Hell no, I had to use a prong on Gnash. But have seen other people do it this way  In theory when you hold the pup you limit their options and eventually they give up.


----------



## rick smith (Dec 31, 2010)

would be nice to see a clip of the dog out in public, but my wild ass guess is at this point you have two problems : 1. haven't built up enuff focus on you and 2. you are overloading her stimulus when outside (aka : not controlling the environment around the dog and just "getting out" and expecting the pup to deal with whatever and whoever crosses her path)

as far as leash pulling : that is something you should already know how to train and should also be done incrementally

first, get the pup to give you immediate EC when you ask and reward the heck out of it and build it up in duration....if she's staring at you the rest of the world around her doesn't matter

get her outside in areas with limited distractions and if you can't keep her focussed on you there, she is not ready for more

or...just keep correcting the shit out of her and demand OB ,,, that works with a lot of dogs too ](*,)

btw, what's your hang up over not using a harness ??

good luck ... pup bonding should be fun not frustrating


----------



## Haz Othman (Mar 25, 2013)

Faisal that would probably work if we stayed in the vicinity of the other dog but its usually passing on the sidewalk kinda thing so picking her up each time may not be feasable. 

Joby, thats an interesting idea, I have one of those toys you describe I will try it next time.

Rick, first off I am not frustrated perhaps a bit annoyed by the dog issues but again not really worked up..as for the pulling I expect a PUPPY to be awful on the leash my concern with her is she gives it 110% for the duration unlike most dogs who pull more at the begining and eas up after a bit. The concern is for her health nothing else. I expect a working pup of her calibre to be nuts I just dont wnt her to hurt herself.
Joby puts it best when he says "pulls like a tractor". I feel that a harness would make things alot worse.

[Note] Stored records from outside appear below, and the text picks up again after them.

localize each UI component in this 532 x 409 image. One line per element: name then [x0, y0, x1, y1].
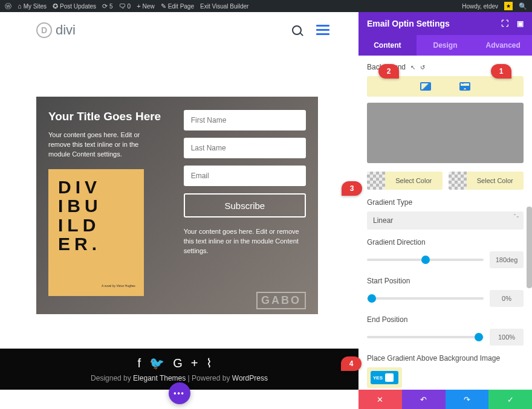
gradient-direction-slider[interactable]: [367, 259, 484, 261]
place-gradient-toggle[interactable]: YES: [371, 371, 398, 384]
bg-color-tab[interactable]: [367, 76, 406, 97]
sidebar-body: Background ↖ ↺ Select Color Select Color: [358, 56, 532, 390]
color-swatch: [449, 172, 467, 190]
start-position-label: Start Position: [367, 277, 524, 285]
wp-search[interactable]: 🔍: [519, 2, 527, 10]
reset-icon[interactable]: ↺: [420, 64, 425, 71]
start-position-slider[interactable]: [367, 297, 484, 300]
toggle-knob: [385, 373, 394, 382]
site-preview: D divi Your Title Goes Here Your content…: [0, 12, 358, 409]
wordpress-link[interactable]: WordPress: [232, 374, 268, 382]
gradient-direction-label: Gradient Direction: [367, 238, 524, 246]
color-swatch: [367, 172, 385, 190]
site-header: D divi: [0, 12, 358, 48]
wp-exit[interactable]: Exit Visual Builder: [200, 3, 248, 10]
toggle-label: YES: [373, 375, 383, 381]
wp-mysites[interactable]: ⌂My Sites: [18, 2, 47, 10]
email-input[interactable]: [184, 166, 306, 186]
drag-icon[interactable]: ⛶: [501, 19, 508, 28]
menu-icon[interactable]: [316, 22, 329, 37]
book-line: ILD: [58, 216, 134, 235]
callout-4: 4: [341, 356, 362, 371]
optin-description-2[interactable]: Your content goes here. Edit or remove t…: [184, 227, 306, 256]
social-icons: f🐦G+⌇: [0, 356, 358, 370]
sidebar-header: Email Optin Settings ⛶ ▣: [358, 12, 532, 35]
callout-1: 1: [491, 64, 511, 79]
action-bar: ✕ ↶ ↷ ✓: [358, 390, 532, 409]
end-position-slider[interactable]: [367, 336, 484, 338]
bg-video-tab[interactable]: [484, 76, 524, 97]
wp-howdy[interactable]: Howdy, etdev: [462, 3, 498, 10]
footer-text: | Powered by: [186, 374, 232, 382]
book-line: IBU: [58, 196, 134, 216]
logo-text: divi: [56, 22, 76, 38]
book-image: DIV IBU ILD ER. A novel by Victor Hughes: [48, 169, 144, 296]
wp-logo[interactable]: ⓦ: [5, 2, 11, 11]
select-color-label: Select Color: [467, 177, 524, 184]
subscribe-button[interactable]: Subscribe: [184, 193, 306, 217]
wp-refresh[interactable]: ⟳5: [102, 2, 113, 10]
gradient-color-1[interactable]: Select Color: [367, 172, 443, 190]
place-gradient-label: Place Gradient Above Background Image: [367, 354, 524, 362]
wp-new[interactable]: +New: [137, 2, 154, 10]
facebook-icon[interactable]: f: [138, 356, 150, 370]
wp-edit[interactable]: ✎Edit Page: [161, 2, 194, 10]
wp-admin-bar: ⓦ ⌂My Sites ✪Post Updates ⟳5 🗨0 +New ✎Ed…: [0, 0, 532, 12]
book-line: DIV: [58, 178, 134, 197]
tab-design[interactable]: Design: [417, 35, 475, 56]
last-name-input[interactable]: [184, 138, 306, 158]
star-icon[interactable]: ★: [504, 2, 513, 10]
footer-text: Designed by: [91, 374, 133, 382]
undo-button[interactable]: ↶: [402, 390, 446, 409]
twitter-icon[interactable]: 🐦: [149, 356, 173, 370]
wp-updates[interactable]: ✪Post Updates: [53, 2, 96, 10]
optin-description[interactable]: Your content goes here. Edit or remove t…: [48, 130, 162, 159]
wp-comments[interactable]: 🗨0: [119, 2, 131, 10]
google-plus-icon[interactable]: G+: [173, 356, 206, 370]
scrollbar[interactable]: [527, 207, 532, 288]
gradient-type-label: Gradient Type: [367, 198, 524, 207]
cancel-button[interactable]: ✕: [358, 390, 402, 409]
callout-3: 3: [342, 181, 362, 196]
email-optin-module[interactable]: Your Title Goes Here Your content goes h…: [36, 97, 318, 314]
end-position-value[interactable]: [490, 329, 524, 346]
elegant-themes-link[interactable]: Elegant Themes: [133, 374, 186, 382]
divi-logo[interactable]: D divi: [36, 22, 76, 38]
first-name-input[interactable]: [184, 110, 306, 130]
tab-content[interactable]: Content: [358, 35, 417, 56]
callout-2: 2: [378, 64, 399, 79]
background-type-tabs: [367, 76, 524, 97]
redo-button[interactable]: ↷: [446, 390, 489, 409]
gradient-type-select[interactable]: Linear: [367, 211, 524, 230]
expand-icon[interactable]: ▣: [517, 19, 524, 28]
hover-icon[interactable]: ↖: [410, 64, 415, 71]
gradient-preview: [367, 103, 524, 163]
gradient-direction-value[interactable]: [490, 251, 524, 268]
search-icon[interactable]: [292, 25, 302, 35]
logo-icon: D: [36, 22, 52, 38]
book-line: ER.: [58, 234, 134, 254]
save-button[interactable]: ✓: [488, 390, 532, 409]
optin-title[interactable]: Your Title Goes Here: [48, 110, 162, 123]
gradient-color-2[interactable]: Select Color: [449, 172, 524, 190]
book-subtitle: A novel by Victor Hughes: [102, 284, 135, 288]
bg-gradient-tab[interactable]: [406, 76, 446, 97]
sidebar-title: Email Optin Settings: [367, 19, 450, 28]
start-position-value[interactable]: [490, 290, 524, 307]
gabo-watermark: GABO: [256, 292, 306, 309]
sidebar-tabs: Content Design Advanced: [358, 35, 532, 56]
tab-advanced[interactable]: Advanced: [474, 35, 532, 56]
end-position-label: End Position: [367, 315, 524, 324]
divi-builder-toggle[interactable]: •••: [169, 382, 190, 404]
select-color-label: Select Color: [385, 177, 443, 184]
bg-image-tab[interactable]: [446, 76, 485, 97]
rss-icon[interactable]: ⌇: [206, 356, 221, 370]
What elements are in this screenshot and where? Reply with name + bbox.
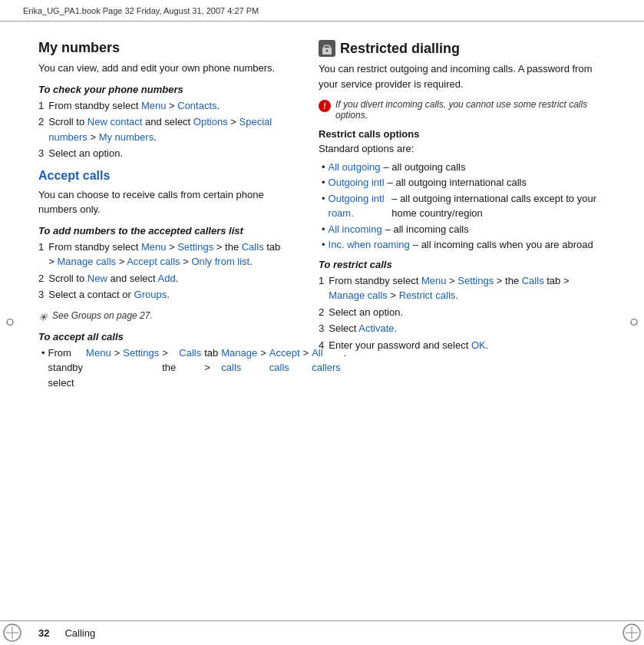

As for correcting the crap out of her, I dont if anything I go too easy on her. I want her to be confident not inhibited. 

I always take her into places with lots going on, eg city, public parks, loud places, etc because I feel its crucial that she see and be exposed to that sort of stimulation early on. 
I have seen her confidence increase and her body language move from more caution to confidence. This is probably age as well as experience but I feel the experience is invaluable. 

Rick she will give me EC we have started with marker training. Her focus has very poor duration especially around other stimulation..I did not think this was abnormal as she is only about 14 weeks. So this would not be effective in reducing the current issue.

I have taught quite a few dogs heeling and leash pressure, never a pup, I use a prong and treats. She is to young for this and has the attention span of a gnat. 

Several other people at the local club have had some pretty high drive pups, they mainley get kenneled and remain crazy until they are old enough for actual training. 

I guess what my questions come down to is will the pulling injure her? She shows no discomfort and the collar sits at the base of her neck.

She does not transfer the multiple posative/nuetral experiences she has had with other dogs to every new one that she sees. Perhaps this is an issue that only maturity and continued exposure can solve?


----------



## rick smith (Dec 31, 2010)

sorry, thought you were more concerned with reactivity //lol//

....so, re: "I guess what my questions come down to is will the pulling injure her?"
...not at all !!...NEVER met a horrible leash puller with a bad neck and i've met a LOT

i guarantee, if there is ever a neck injury, it won't be from the dog pulling, it will be from force applied from other end of the lead...does that answer your question ?
... sarcasm intended 

side bar...
over here we have lots of "guard dogs" called "ban-kens" in japanese. a dog who stays tethered outside nearly all its life and becomes very territorial. many owners use chains since they quickly learn to bite thru weaker leads. most are wearing neck collars; harnesses are rare. they are VERY adept at lunging to the full length of their tether....they all have great necks and never injure themselves doing this


----------



## Joby Becker (Dec 13, 2009)

Haz Othman said:


> Faisal that would probably work if we stayed in the vicinity of the other dog but its usually passing on the sidewalk kinda thing so picking her up each time may not be feasable.
> 
> Joby, thats an interesting idea, I have one of those toys you describe I will try it next time.
> 
> ...


you might run accross the issue of the pup just wanting to shred the toy and otherwise make a bigger mess of it..that is why I for some pups I end up using something less likely for dog to try to stop and shread and/or attach a line to it...balls on a string I have used too..grab it once in a while, tug a little, some pups start trying to push it i into you.

seems weird I guess, sounds weird when I read it, but I truly think for me it makes an impact where stated.


----------



## rick smith (Dec 31, 2010)

all sarcasm aside, whether you are walking with a 2 pound teacup poodle or a 150 pound mastiff, they all learn the same no matter how much drive they have or what genetic makeup they came with
- if they pull and get to move forward, they WIN and will more than likely do it more often...this probably happens at least 50 times on every walk you take with your pup in public 
- NO different from winning a sleeve, which working dog owners seem to understand well, so i'm kinda surprised the same analogy isn't as clear regarding lead pullers
- dogs pull because they can and are trained to do so by the handler

of course you can physically correct a dog into walking without pulling, or you can do it other ways using a huge variety of techniques including Ecollars. what has worked for me has been simple but requires much more patience and time than most owners care to put in and is not worth discussing on this forum, so i won't 



why you are worried about neck damage i still don't understand, but i could kill a teacup poodle in a microsecond if i used a collar/lead improperly, and if your pup gets its neck hurt of course you already know it will be your fault and not the pup's, so why the question ???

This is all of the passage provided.